» **Requirement**:
Return a faithful copy of all the entries, omitting the images.

» **Supplied information**:
[Start of section]
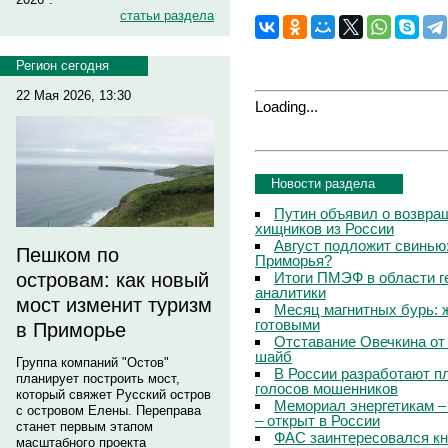
статьи раздела
Регион сегодня
22 Мая 2026, 13:30
Loading...
Новости раздела
Путин объявил о возвращ
хищников из России
Август подложит свинью:
Пешком по
Приморья?
Итоги ПМЭФ в области г
островам: как новый
аналитики
мост изменит туризм
Месяц магнитных бурь: 
готовыми
в Приморье
Отставание Овечкина от 
шайб
Группа компаний "Остов"
В России разработают п
планирует построить мост,
голосов мошенников
который свяжет Русский остров
Мемориал энергетикам –
с островом Елены. Переправа
– открыт в России
станет первым этапом
ФАС заинтересовался кн
масштабного проекта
[End of section]
» **Response to this task**:
статьи раздела
Регион сегодня
22 Мая 2026, 13:30
Loading...
Новости раздела
Путин объявил о возвращ
хищников из России
Август подложит свинью:
Пешком по
Приморья?
Итоги ПМЭФ в области г
островам: как новый
аналитики
мост изменит туризм
Месяц магнитных бурь: 
готовыми
в Приморье
Отставание Овечкина от 
шайб
Группа компаний "Остов"
В России разработают п
планирует построить мост,
голосов мошенников
который свяжет Русский остров
Мемориал энергетикам –
с островом Елены. Переправа
– открыт в России
станет первым этапом
ФАС заинтересовался кн
масштабного проекта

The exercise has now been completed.